Directions for this task: Every line of the records below that holds the word "giới" should be copied out.

Saved data entries:
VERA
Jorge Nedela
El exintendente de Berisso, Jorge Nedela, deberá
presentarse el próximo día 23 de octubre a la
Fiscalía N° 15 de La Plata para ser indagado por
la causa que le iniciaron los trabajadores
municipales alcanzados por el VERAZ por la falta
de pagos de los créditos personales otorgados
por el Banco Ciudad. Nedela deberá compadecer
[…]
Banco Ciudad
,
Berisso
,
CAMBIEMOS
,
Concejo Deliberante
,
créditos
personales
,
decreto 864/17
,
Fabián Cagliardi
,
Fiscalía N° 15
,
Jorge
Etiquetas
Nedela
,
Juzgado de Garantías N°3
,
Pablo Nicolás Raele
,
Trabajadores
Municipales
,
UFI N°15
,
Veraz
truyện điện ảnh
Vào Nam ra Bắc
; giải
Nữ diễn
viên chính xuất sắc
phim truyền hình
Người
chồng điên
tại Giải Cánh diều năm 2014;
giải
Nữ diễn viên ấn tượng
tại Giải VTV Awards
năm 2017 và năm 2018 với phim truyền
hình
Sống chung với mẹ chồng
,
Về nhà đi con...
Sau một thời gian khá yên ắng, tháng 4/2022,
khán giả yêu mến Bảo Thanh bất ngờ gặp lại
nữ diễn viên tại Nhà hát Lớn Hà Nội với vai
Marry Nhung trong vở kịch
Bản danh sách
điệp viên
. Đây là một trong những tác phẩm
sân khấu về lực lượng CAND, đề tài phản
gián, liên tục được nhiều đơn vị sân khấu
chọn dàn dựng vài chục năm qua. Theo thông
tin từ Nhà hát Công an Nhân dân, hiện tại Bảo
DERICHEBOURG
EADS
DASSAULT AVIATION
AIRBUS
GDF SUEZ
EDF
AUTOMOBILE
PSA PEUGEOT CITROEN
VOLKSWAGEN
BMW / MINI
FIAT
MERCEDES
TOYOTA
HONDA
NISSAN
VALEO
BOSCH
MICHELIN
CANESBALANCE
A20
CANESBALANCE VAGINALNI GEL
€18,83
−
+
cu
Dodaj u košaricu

--

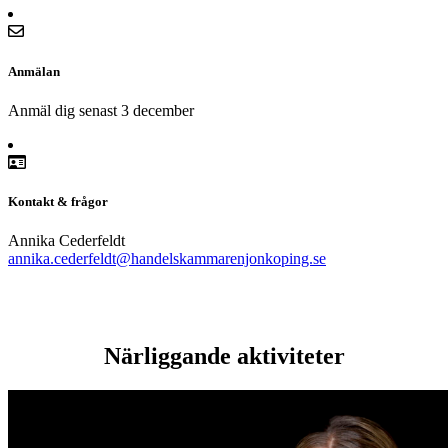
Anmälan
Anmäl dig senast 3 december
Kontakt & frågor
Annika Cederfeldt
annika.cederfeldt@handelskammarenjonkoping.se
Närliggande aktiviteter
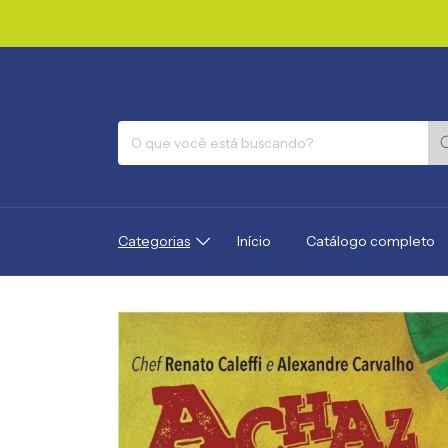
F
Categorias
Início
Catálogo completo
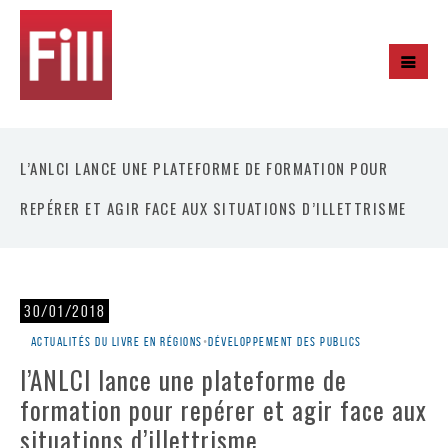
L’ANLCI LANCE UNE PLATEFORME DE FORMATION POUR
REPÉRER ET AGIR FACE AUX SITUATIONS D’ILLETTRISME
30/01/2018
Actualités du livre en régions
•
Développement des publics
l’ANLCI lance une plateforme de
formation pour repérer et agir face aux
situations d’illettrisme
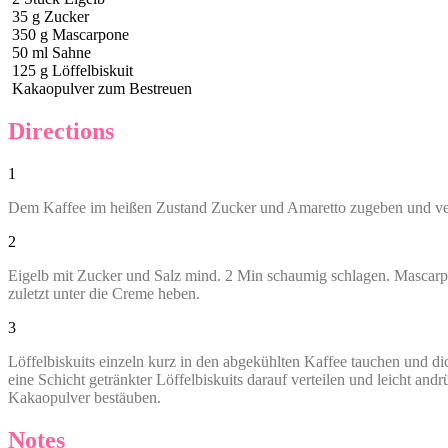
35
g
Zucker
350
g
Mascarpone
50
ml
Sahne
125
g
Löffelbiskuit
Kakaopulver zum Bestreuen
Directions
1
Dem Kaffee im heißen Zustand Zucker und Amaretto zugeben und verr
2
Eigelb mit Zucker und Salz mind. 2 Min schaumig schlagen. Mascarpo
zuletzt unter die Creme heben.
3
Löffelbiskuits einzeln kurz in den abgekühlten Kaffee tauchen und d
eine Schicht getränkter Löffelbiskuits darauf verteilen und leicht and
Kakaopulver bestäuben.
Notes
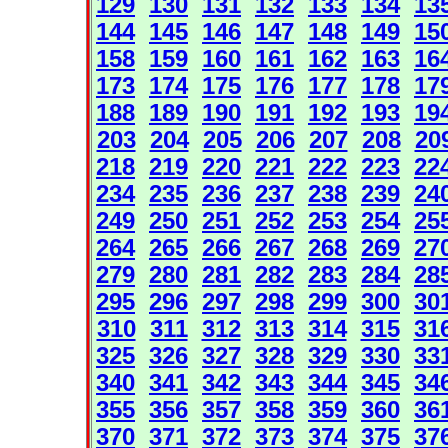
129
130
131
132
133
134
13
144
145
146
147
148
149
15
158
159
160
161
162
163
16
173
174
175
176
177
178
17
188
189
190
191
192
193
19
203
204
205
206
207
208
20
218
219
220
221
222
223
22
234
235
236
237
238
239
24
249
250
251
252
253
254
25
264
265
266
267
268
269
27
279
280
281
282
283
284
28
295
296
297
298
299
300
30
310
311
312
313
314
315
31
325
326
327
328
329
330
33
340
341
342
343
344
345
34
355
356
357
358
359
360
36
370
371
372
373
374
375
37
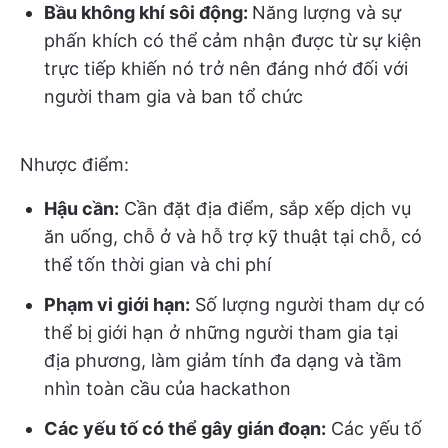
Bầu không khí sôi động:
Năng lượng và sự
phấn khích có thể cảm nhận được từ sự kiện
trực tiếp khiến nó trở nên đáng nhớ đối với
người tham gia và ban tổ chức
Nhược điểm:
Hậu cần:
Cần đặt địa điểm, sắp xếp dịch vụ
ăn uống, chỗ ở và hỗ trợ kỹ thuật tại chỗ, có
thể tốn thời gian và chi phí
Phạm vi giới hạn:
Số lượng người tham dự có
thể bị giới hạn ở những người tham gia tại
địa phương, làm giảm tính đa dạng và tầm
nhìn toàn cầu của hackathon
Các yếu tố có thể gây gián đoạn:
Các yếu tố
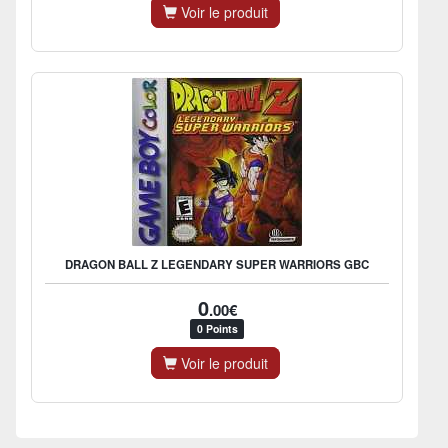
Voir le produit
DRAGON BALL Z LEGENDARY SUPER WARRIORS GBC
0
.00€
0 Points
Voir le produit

Result of this task:
Phạm vi giới hạn:
thể bị giới hạn ở những người tham gia tại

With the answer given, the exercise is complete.